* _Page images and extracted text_
= Beginning of Section =

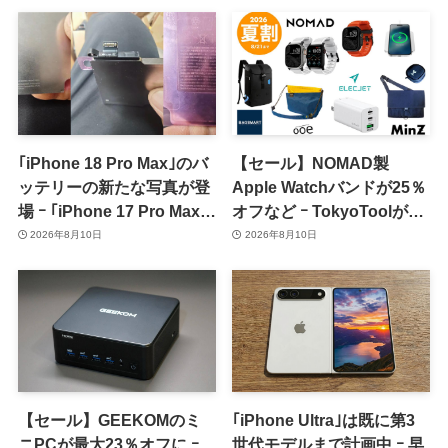
｢iPhone 18 Pro Max｣のバ
【セール】NOMAD製
ッテリーの新たな写真が登
Apple Watchバンドが25％
場 ｰ ｢iPhone 17 Pro Max｣
オフなど ｰ TokyoToolが
からの容量増加を確認
｢2026 夏割 SUMMER
2026年8月10日
2026年8月10日
SALE｣を開催中
【セール】GEEKOMのミ
｢iPhone Ultra｣は既に第3
ニPCが最大23％オフに ｰ
世代モデルまで計画中 ｰ 早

= End of Section =

* _TASK DIRECTIONS_
Restate the records above exactly, less any pictures.

* _SOLVED EXERCISE_
｢iPhone 18 Pro Max｣のバ
【セール】NOMAD製
ッテリーの新たな写真が登
Apple Watchバンドが25％
場 ｰ ｢iPhone 17 Pro Max｣
オフなど ｰ TokyoToolが
からの容量増加を確認
｢2026 夏割 SUMMER
2026年8月10日
2026年8月10日
SALE｣を開催中
【セール】GEEKOMのミ
｢iPhone Ultra｣は既に第3
ニPCが最大23％オフに ｰ
世代モデルまで計画中 ｰ 早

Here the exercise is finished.